19 days. 19 days until we need to be out, so they can move in. How did this happen? How is it that our house sold in a blink of an eye, but despite our relentless searching, we have yet to find a new house to call home?

Its on to plan b. We need somewhere to go. Even if we found our dream home tomorrow, the bank would need 30-45 days to close our loan, leaving us homeless for a month or more. On top of that, we just seem to be running into a variety of other barriers, impediments, hurdles, potholes, etc. It seems that Gabe and I mostly want different things. For instance, different houses. Financial frustrations abound. It doesn't help that Gabe only has one day off a week to go look at houses.

I would be disappointed and defeated if I didn't have such a Mighty God.

I am really not worried, maybe a bit wearied, though. 

As I write that, Galatians 3:9 comes immediately to mind, and I am encouraged:

"Let us not become weary in doing good, 
for at the proper time we will reap a harvest if we do not give up."

 So, yes.  Lets not become weary, but lets also be real. We can't be homeless.

We could stay at Gabe's mother's house, she has an extra room. My parents have offered their camper to us. Maybe we'll rent for a while, a long while, and save some more money. Maybe we'll just rent short term while we continue to house hunt. I am sort of dreaming of an apartment, of all things. I like the idea of no maintenance and most of all, a pool all summer long. Am I crazy? I hate apartments.

A house I rented many years ago is up for rent again. It sits at the end of a dead end road that backs up to Pisgah National Forest. I loved the summer I spent there. I often reminisce about that summer for many reasons, it was truly a great summer. One of my favorite memories of the house is of sitting on the deck at night listening to the coyotes and the katydids fill the night air with eerie music. And look, today its on Craigslist for rent. What of that?

I really just want to be settled somewhere with a break from the tumult and upheaval. I think we need to catch our breath for a bit and reevaluate. But what do I know? We truly are just taking it day by day and trying not to make any huge mistakes.

Thursday, May 13, 2010

An update and a ramble

We made it  through the very stressful trial of the home inspection and the subsequent price renegotiations. Over the last few weeks of anxiety and fret, Gabe and I have looked at each other, at different times, and said, "please make this stop, make them (the buyers) go away, lets just stay here and call the whole thing off."
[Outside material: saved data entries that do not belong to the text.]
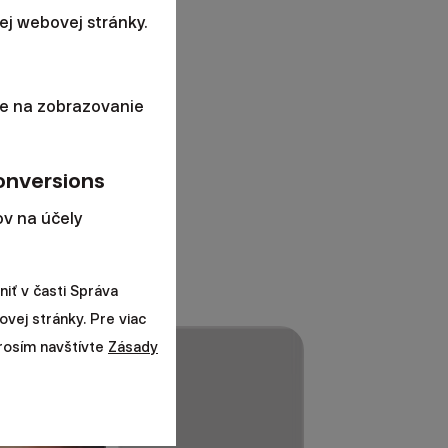
j webovej stránky.
e na zobrazovanie
onversions
v na účely
iť v časti Správa
ovej stránky. Pre viac
prosím navštívte
Zásady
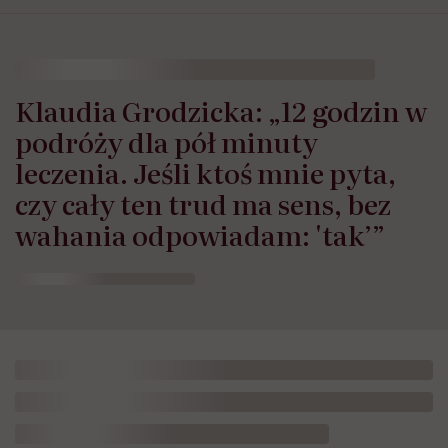
Klaudia Grodzicka: „12 godzin w
podróży dla pół minuty
leczenia. Jeśli ktoś mnie pyta,
czy cały ten trud ma sens, bez
wahania odpowiadam: 'tak’”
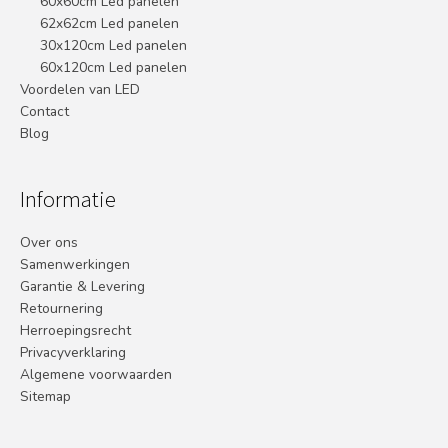
60x60cm Led panelen
62x62cm Led panelen
30x120cm Led panelen
60x120cm Led panelen
Voordelen van LED
Contact
Blog
Informatie
Over ons
Samenwerkingen
Garantie & Levering
Retournering
Herroepingsrecht
Privacyverklaring
Algemene voorwaarden
Sitemap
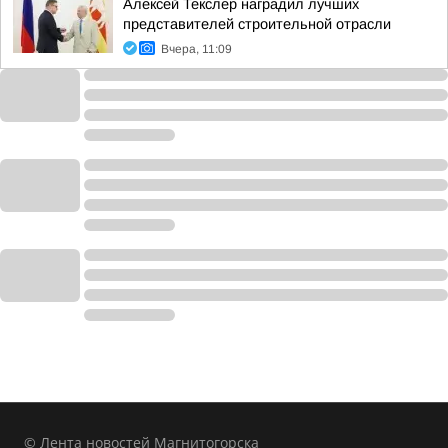
Алексей Текслер наградил лучших
представителей строительной отрасли
Вчера, 11:09
© Лента новостей Магнитогорска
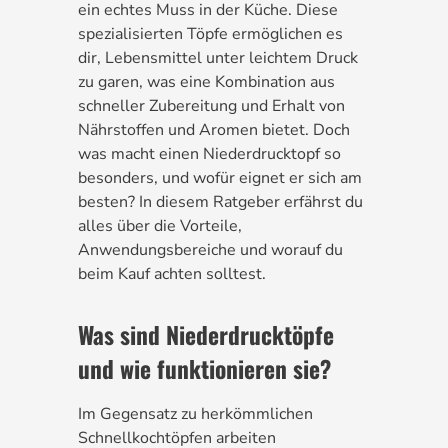
ein echtes Muss in der Küche. Diese
spezialisierten Töpfe ermöglichen es
dir, Lebensmittel unter leichtem Druck
zu garen, was eine Kombination aus
schneller Zubereitung und Erhalt von
Nährstoffen und Aromen bietet. Doch
was macht einen Niederdrucktopf so
besonders, und wofür eignet er sich am
besten? In diesem Ratgeber erfährst du
alles über die Vorteile,
Anwendungsbereiche und worauf du
beim Kauf achten solltest.
Was sind Niederdrucktöpfe
und wie funktionieren sie?
Im Gegensatz zu herkömmlichen
Schnellkochtöpfen arbeiten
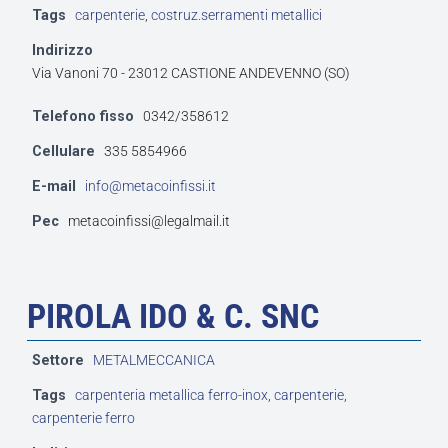
Tags
carpenterie
,
costruz.serramenti metallici
Indirizzo
Via Vanoni 70 - 23012 CASTIONE ANDEVENNO (SO)
Telefono fisso
0342/358612
Cellulare
335 5854966
E-mail
info@metacoinfissi.it
Pec
metacoinfissi@legalmail.it
PIROLA IDO & C. SNC
Settore
METALMECCANICA
Tags
carpenteria metallica ferro-inox
,
carpenterie
,
carpenterie ferro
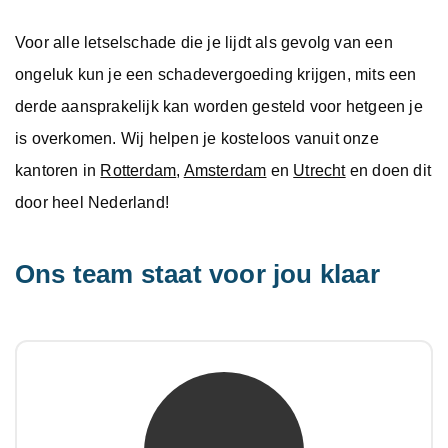
Voor alle letselschade die je lijdt als gevolg van een
ongeluk kun je een schadevergoeding krijgen, mits een
derde aansprakelijk kan worden gesteld voor hetgeen je
is overkomen. Wij helpen je kosteloos vanuit onze
kantoren in
Rotterdam
,
Amsterdam
en
Utrecht
en doen dit
door heel Nederland!
Ons team staat voor jou klaar
mw. mr. S. Gholamalian
NIVRE Register-Expert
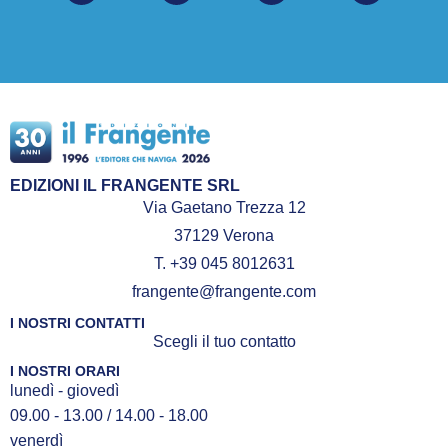
EDIZIONI IL FRANGENTE SRL
Via Gaetano Trezza 12
37129 Verona
T. +39 045 8012631
frangente@frangente.com
I NOSTRI CONTATTI
Scegli il tuo contatto
I NOSTRI ORARI
lunedì - giovedì
09.00 - 13.00 / 14.00 - 18.00
venerdì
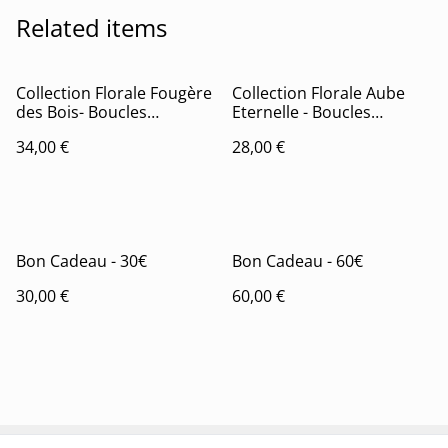
Related items
Collection Florale Fougère
Collection Florale Aube
des Bois- Boucles
Eternelle - Boucles
d'oreilles Juliette
d'oreilles Belle
34,00 €
28,00 €
Bon Cadeau - 30€
Bon Cadeau - 60€
30,00 €
60,00 €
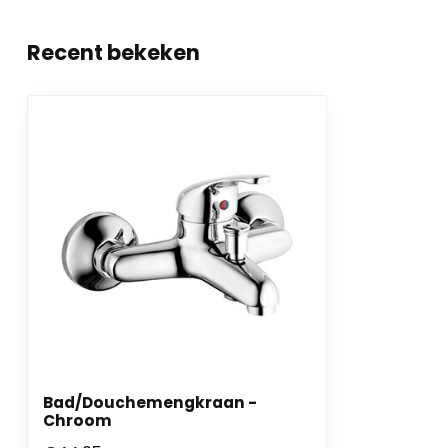
Recent bekeken
Bad/Douchemengkraan -
Chroom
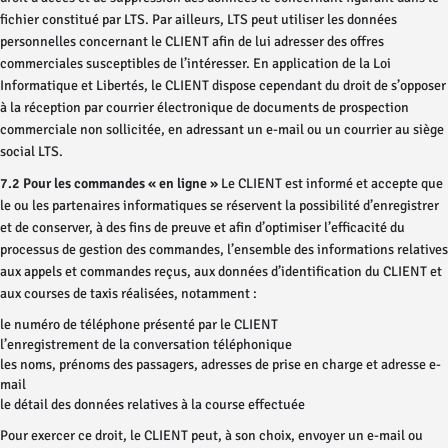
fichier constitué par LTS. Par ailleurs, LTS peut utiliser les données
personnelles concernant le CLIENT afin de lui adresser des offres
commerciales susceptibles de l’intéresser. En application de la Loi
Informatique et Libertés, le CLIENT dispose cependant du droit de s’opposer
à la réception par courrier électronique de documents de prospection
commerciale non sollicitée, en adressant un e-mail ou un courrier au siège
social LTS.
7.2 Pour les commandes « en ligne »
Le CLIENT est informé et accepte que
le ou les partenaires informatiques se réservent la possibilité d’enregistrer
et de conserver, à des fins de preuve et afin d’optimiser l’efficacité du
processus de gestion des commandes, l’ensemble des informations relatives
aux appels et commandes reçus, aux données d’identification du CLIENT et
aux courses de taxis réalisées, notamment :
le numéro de téléphone présenté par le CLIENT
l’enregistrement de la conversation téléphonique
les noms, prénoms des passagers, adresses de prise en charge et adresse e-
mail
le détail des données relatives à la course effectuée
Pour exercer ce droit, le CLIENT peut, à son choix, envoyer un e-mail ou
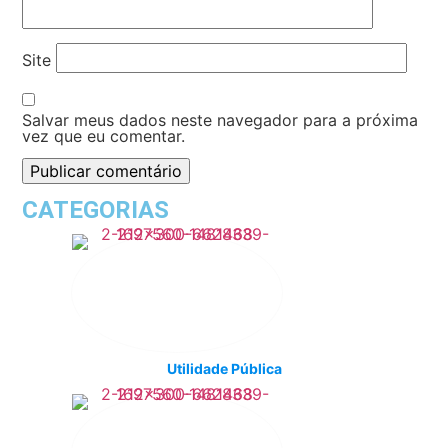
Site
Salvar meus dados neste navegador para a próxima
vez que eu comentar.
CATEGORIAS
Utilidade Pública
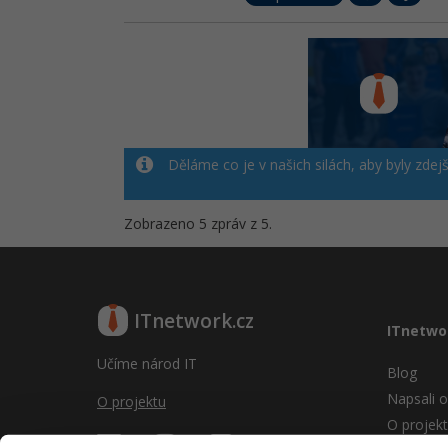
Děláme co je v našich silách, aby byly zdej
Zobrazeno 5 zpráv z 5.
ITnetwork.cz
ITnetwo
Učíme národ IT
Blog
Napsali o
O projektu
O projek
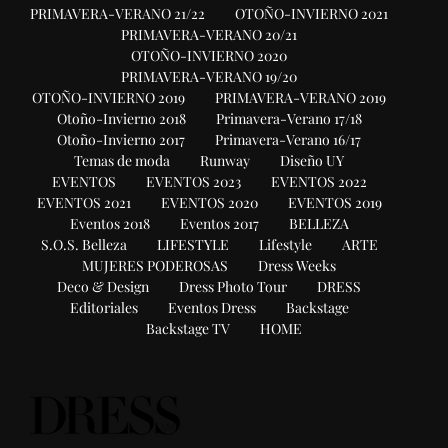
PRIMAVERA-VERANO 21/22
OTOÑO-INVIERNO 2021
PRIMAVERA-VERANO 20/21
OTOÑO-INVIERNO 2020
PRIMAVERA-VERANO 19/20
OTOÑO-INVIERNO 2019
PRIMAVERA-VERANO 2019
Otoño-Invierno 2018
Primavera-Verano 17/18
Otoño-Invierno 2017
Primavera-Verano 16/17
Temas de moda
Runway
Diseño UY
EVENTOS
EVENTOS 2023
EVENTOS 2022
EVENTOS 2021
EVENTOS 2020
EVENTOS 2019
Eventos 2018
Eventos 2017
BELLEZA
S.O.S. Belleza
LIFESTYLE
Lifestyle
ARTE
MUJERES PODEROSAS
Dress Weeks
Deco & Design
Dress Photo Tour
DRESS
Editoriales
Eventos Dress
Backstage
Backstage TV
HOME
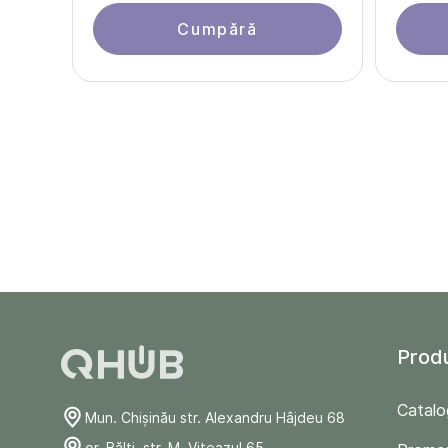
Cumpără
Prod
Catalo
Mun. Chişinău str. Alexandru Hâjdeu 68
or. Bălți, str. M. Viteazul 65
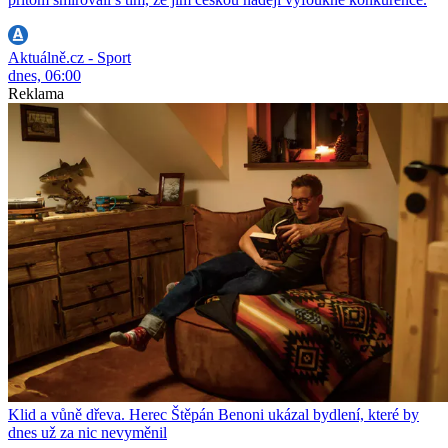
Aktuálně.cz - Sport
dnes, 06:00
Reklama
Klid a vůně dřeva. Herec Štěpán Benoni ukázal bydlení, které by
dnes už za nic nevyměnil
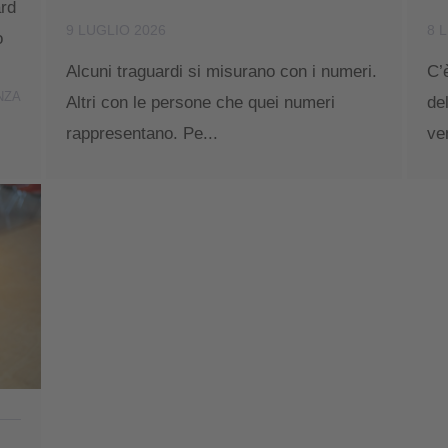
rd
9 LUGLIO 2026
8 
o
Alcuni traguardi si misurano con i numeri.
C’
NZA
Altri con le persone che quei numeri
de
rappresentano. Pe...
ve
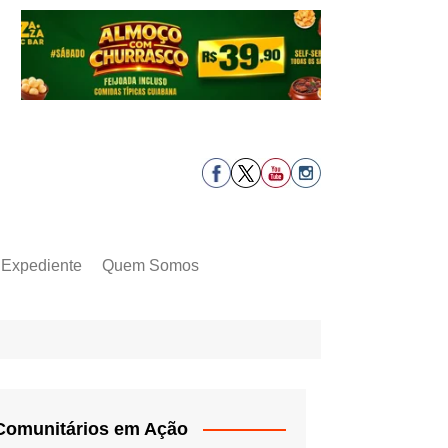
Expediente
Quem Somos
Comunitários em Ação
Unfortunately, contract signed, that option is impossible for us. The buyers, on the other hand, can call the whole thing off.  For three weeks, they are given the opportunity to inspect the house and to negotiate repairs. They have until May 14th (tomorrow) to cancel the deal based on what they find in the inspections. Barring some MAJOR change of heart on the part of the buyers, who really want our house, this deal is going through. 

Therefore, in one month, we have to be out. Can you sense my excitement? No? Well, its because we have not found a house for ourselves. We have searched daily for our new home. And what we want just isn't manifesting. Our first dilemma came when we realized that what we want can be found, rather easily and affordably, outside of  the county we currently live in. Meaning, we can have our dream home but it would require a 30 minute or more drive to and from Gabe's work daily.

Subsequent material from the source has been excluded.